Goal of the exercise: For every line in the material, output its text exactly and exclude any image it holds.
= Beginning of Section =
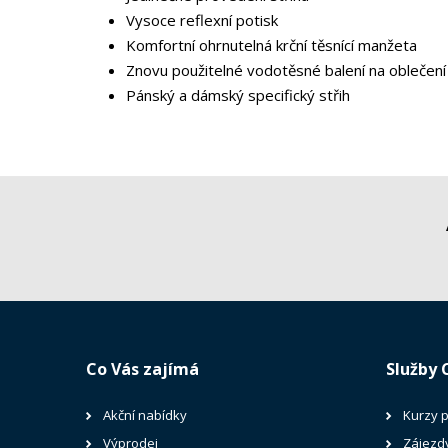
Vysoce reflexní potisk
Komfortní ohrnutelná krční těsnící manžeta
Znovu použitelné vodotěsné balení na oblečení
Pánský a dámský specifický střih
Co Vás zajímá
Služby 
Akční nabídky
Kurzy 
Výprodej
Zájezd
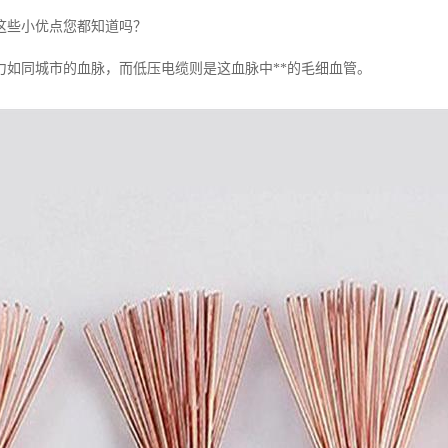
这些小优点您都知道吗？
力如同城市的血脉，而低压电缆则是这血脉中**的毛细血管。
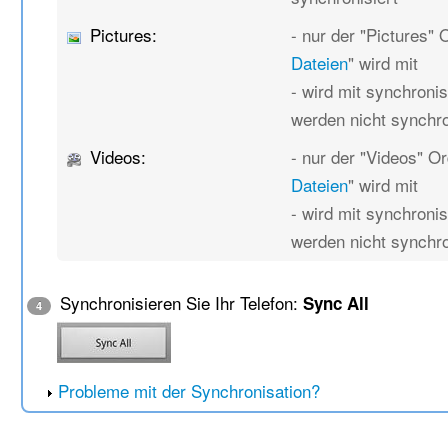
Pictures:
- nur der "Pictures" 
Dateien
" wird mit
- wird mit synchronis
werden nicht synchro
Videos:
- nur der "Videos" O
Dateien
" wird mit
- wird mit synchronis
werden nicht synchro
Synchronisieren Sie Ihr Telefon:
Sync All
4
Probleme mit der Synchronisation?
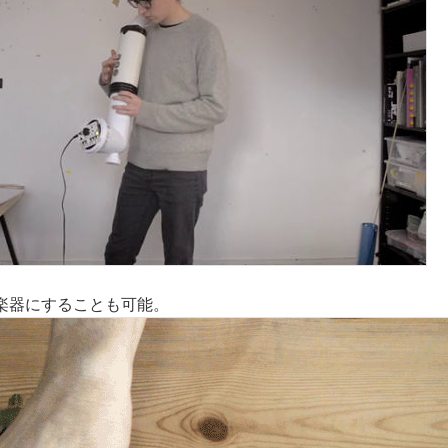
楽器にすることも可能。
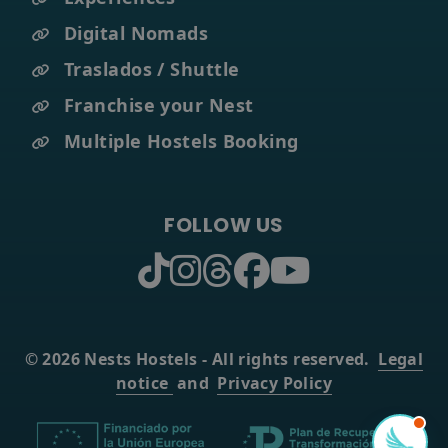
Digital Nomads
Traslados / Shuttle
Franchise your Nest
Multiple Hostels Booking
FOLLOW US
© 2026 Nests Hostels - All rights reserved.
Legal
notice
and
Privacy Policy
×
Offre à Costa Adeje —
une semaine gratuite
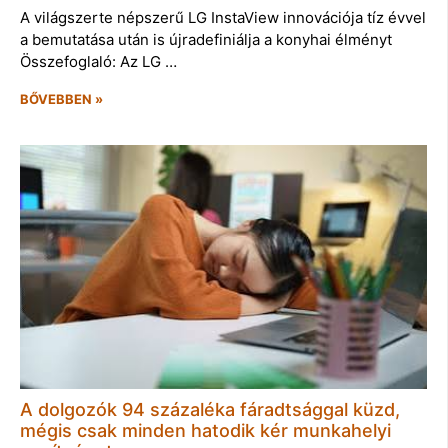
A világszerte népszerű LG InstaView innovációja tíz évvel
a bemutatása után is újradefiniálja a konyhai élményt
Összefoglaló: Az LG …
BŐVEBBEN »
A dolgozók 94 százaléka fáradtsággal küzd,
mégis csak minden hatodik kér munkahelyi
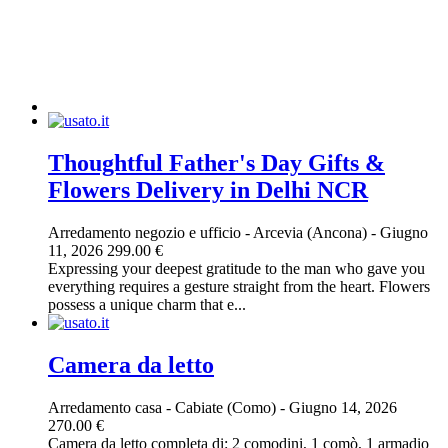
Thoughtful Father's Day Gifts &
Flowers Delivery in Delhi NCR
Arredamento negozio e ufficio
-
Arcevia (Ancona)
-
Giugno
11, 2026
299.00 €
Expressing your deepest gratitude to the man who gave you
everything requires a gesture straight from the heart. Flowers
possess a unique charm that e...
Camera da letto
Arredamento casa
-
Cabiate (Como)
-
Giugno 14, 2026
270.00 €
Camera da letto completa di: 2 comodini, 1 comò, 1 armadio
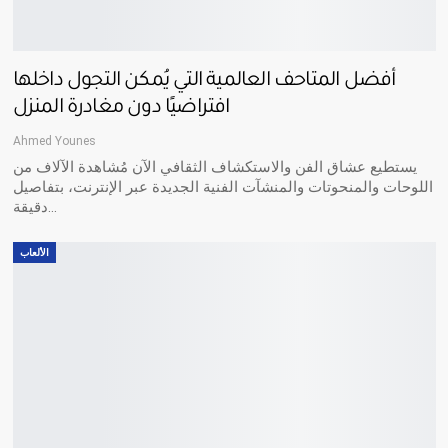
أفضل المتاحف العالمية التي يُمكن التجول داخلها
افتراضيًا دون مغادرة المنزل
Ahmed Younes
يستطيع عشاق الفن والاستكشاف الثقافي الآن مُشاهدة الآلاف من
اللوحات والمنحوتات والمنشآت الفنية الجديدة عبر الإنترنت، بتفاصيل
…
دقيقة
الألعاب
= End of Section =
Exercise solution:
Vysoce reflexní potisk
Komfortní ohrnutelná krční těsnící manžeta
Znovu použitelné vodotěsné balení na oblečení
Pánský a dámský specifický střih
Co Vás zajímá
Služby 
Akční nabídky
Kurzy 
Výprodej
Zájezd
这些小优点您都知道吗？
力如同城市的血脉，而低压电缆则是这血脉中**的毛细血管。
Pictures:
- nur der "Pictures" 
Dateien
" wird mit
- wird mit synchronis
werden nicht synchro
Videos:
- nur der "Videos" O
Dateien
" wird mit
- wird mit synchronis
werden nicht synchro
Synchronisieren Sie Ihr Telefon:
Sync All
4
Probleme mit der Synchronisation?
楽器にすることも可能。
Digital Nomads
Traslados / Shuttle
Franchise your Nest
Multiple Hostels Booking
FOLLOW US
© 2026 Nests Hostels - All rights reserved.
Legal
notice
and
Privacy Policy
×
Offre à Costa Adeje —
une semaine gratuite
A világszerte népszerű LG InstaView innovációja tíz évvel
a bemutatása után is újradefiniálja a konyhai élményt
Összefoglaló: Az LG …
BŐVEBBEN »
A dolgozók 94 százaléka fáradtsággal küzd,
mégis csak minden hatodik kér munkahelyi
Thoughtful Father's Day Gifts &
Flowers Delivery in Delhi NCR
Arredamento negozio e ufficio
-
Arcevia (Ancona)
-
Giugno
11, 2026
299.00 €
Expressing your deepest gratitude to the man who gave you
everything requires a gesture straight from the heart. Flowers
possess a unique charm that e...
Camera da letto
Arredamento casa
-
Cabiate (Como)
-
Giugno 14, 2026
270.00 €
Camera da letto completa di: 2 comodini, 1 comò, 1 armadio
أفضل المتاحف العالمية التي يُمكن التجول داخلها
افتراضيًا دون مغادرة المنزل
Ahmed Younes
يستطيع عشاق الفن والاستكشاف الثقافي الآن مُشاهدة الآلاف من
اللوحات والمنحوتات والمنشآت الفنية الجديدة عبر الإنترنت، بتفاصيل
…
دقيقة
الألعاب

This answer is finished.